Introduction

The use of metal-on-metal (MoM) bearing surfaces gained popularity over a decade ago. These articulations were thought to minimize wear and subsequent osteolysis, allow for larger head sizes, and decrease dislocation rates. MoM bearing surfaces also led to the reintroduction of hip resurfacing arthroplasty (HRA), a more bone-conserving procedure, which in the past had performed poorly with metal-on-polyethylene bearing surfaces [8, 35]. At its height, the use of MoM THA and HRA accounted for approximately 35% of all hip arthroplasties with nearly 31% of HRA being implanted in women [36]. A number of studies showed low rates of dislocation and high rates of function with both MoM THA and HRA. However, other publications have shown unacceptably high rates of revision and complications (eg, adverse local tissue reaction [ALTR], osteolysis, etc) [1, 26, 30]. Furthermore, studies have indicated that women experience a higher rate of complications compared with men, particularly after HRA. However, many have speculated this is the result of differences in component sizing. Despite a vast literature describing HRA clinical outcomes, outcomes stratified by gender are limited [2, 4, 11, 12, 14, 16, 36, 38].

Underreporting of gender differences in orthopaedic outcomes is not unique to MoM arthroplasty. Several orthopaedic leaders have stressed the importance of reporting gender differences in orthopaedic studies [22, 24]. Thus, to more fully evaluate the rate of complications after MoM arthroplasty, we sought to perform a systematic review of the literature. A systematic review provides the ideal method to aggregate all available evidence in a rigorous manner, minimizing bias as well as issues surrounding insufficient sample size. It further provides insight into potential directions for new research on the topic.

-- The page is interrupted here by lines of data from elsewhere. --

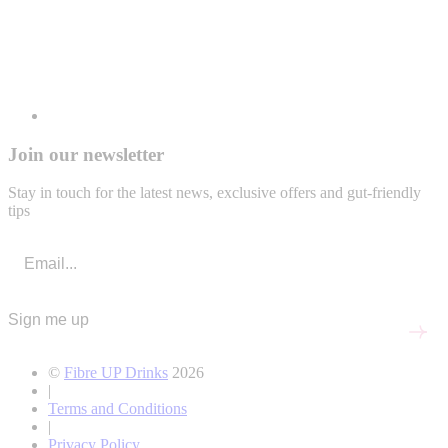
Join our newsletter
Stay in touch for the latest news, exclusive offers and gut-friendly
tips
Sign me up
©
Fibre UP Drinks
2026
|
Terms and Conditions
|
Privacy Policy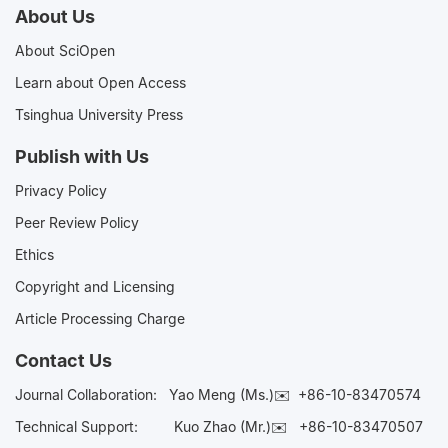
About Us
About SciOpen
Learn about Open Access
Tsinghua University Press
Publish with Us
Privacy Policy
Peer Review Policy
Ethics
Copyright and Licensing
Article Processing Charge
Contact Us
Journal Collaboration:
Yao Meng (Ms.)✉️
+86-10-83470574
Technical Support:
Kuo Zhao (Mr.)✉️
+86-10-83470507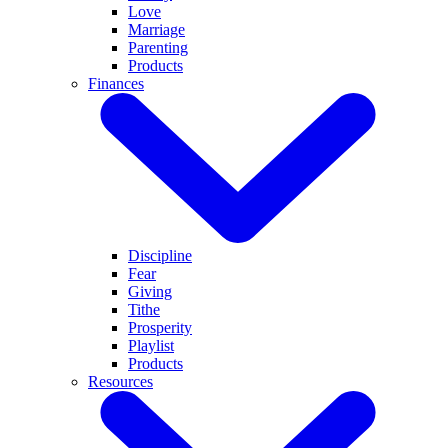
Love
Marriage
Parenting
Products
Finances
Discipline
Fear
Giving
Tithe
Prosperity
Playlist
Products
Resources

The specific aims of our systematic review were to: (1) compare the rate of ALTR; (2) dislocation; (3) aseptic loosening; and (4) revision between men and women undergoing primary MoM HRA.

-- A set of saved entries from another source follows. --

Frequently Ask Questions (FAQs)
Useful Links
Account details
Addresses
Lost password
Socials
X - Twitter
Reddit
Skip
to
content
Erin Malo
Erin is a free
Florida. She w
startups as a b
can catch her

Search Strategy and Criteria

Our original aim was to perform a systematic review of all papers evaluating MoM hip arthroplasty (including both THA and HRA). Thus, a systematic review of peer-reviewed English language literature was conducted using the MEDLINE and EMBASE search engines on July 10, 2014 (Prospero registration number CRD42014012906). Inclusion criteria were levels I to III articles that reported clinical outcomes after primary MoM hip arthroplasty (THA or HRA) with minimum 2-year followup. Articles needed to specifically evaluate for the complications in question (ALTR, dislocation, aseptic loosening, and revision). To be included in the final analysis, outcomes needed to be reported as discrete numbers as opposed to relative risks or odds ratios. Furthermore, outcomes as well as demographic variables needed to be reported specifically by gender for both the treatment and control groups. Exclusion criteria included review articles (such as systematic reviews and meta-analyses), level IV to V evidence, no gender reporting, less than 2-year followup, and previously reported data (ie, duplicate data). In the event of a duplicate subject publication, the article with a greater number of subjects was included. The specific Boolean search term used was: ‘(((“hip resurfacing” OR “hip arthroplasty”) AND (“metal-on-metal” OR “metal on metal”)) AND English [Language])’.

An initial search yielded 971 potential articles on MoM hip arthroplasty (THA and HRA) for inclusion (Fig. 1). Articles were screened by two independent reviewers (BDH, BJE) using the aforementioned inclusion and exclusion criteria. After our screening, the bibliographies of all included studies were screened for potential articles, which yielded four additional articles for inclusion. In total, 13 articles met inclusion criteria for our systematic review. Of the available articles, 10 discussed HRA outcomes, whereas three outlined MoM THA outcomes. Given the paucity of data evaluating MoM THA [3, 25, 28], the systematic review was narrowed to only include HRA studies. At the outset of the systematic review, the author’s hope was that pooled data evaluating clinical outcomes scores could be reviewed. However, a singular study [27] included such data, and subsequently the decision to exclude this analysis from the review was made as well.

Fig. 1
figure 1

Preferred Reporting Items for Systematic reviews and Meta-Analyses (PRISMA) flowchart demonstrates the search strategy for our systematic review of gender differences in MoM HRA.

Data Extraction

Two independent reviewers (BDH, BJE) collected data from each included article using data abstraction forms. Abstracted data included study publication year, authors, country of publication, enrollment dates, level of evidence, component type, number of patients, number of men and women, age, body mass index, surgical approach, functional outcomes scores (eg, Harris hip score), followup duration, and complications (ALTR, dislocation, aseptic loosening, and revisions) (Table 1). Study methodological quality was assessed using the Modified Coleman Methodology Score [7]. The Modified Coleman Methodology Score is a score used to evaluate a study’s methodology with scores ranging from 0 to 100. A Modified Coleman Methodology Score of “excellent” studies range from 85 to 100, good studies range from 70 to 84, fair studies range from 55 to 69, and poor studies from 0 to 55. Overall the quality of research was poor with an average Modified Coleman Methodology Score of 41.7 ± 5.9 (Table 2).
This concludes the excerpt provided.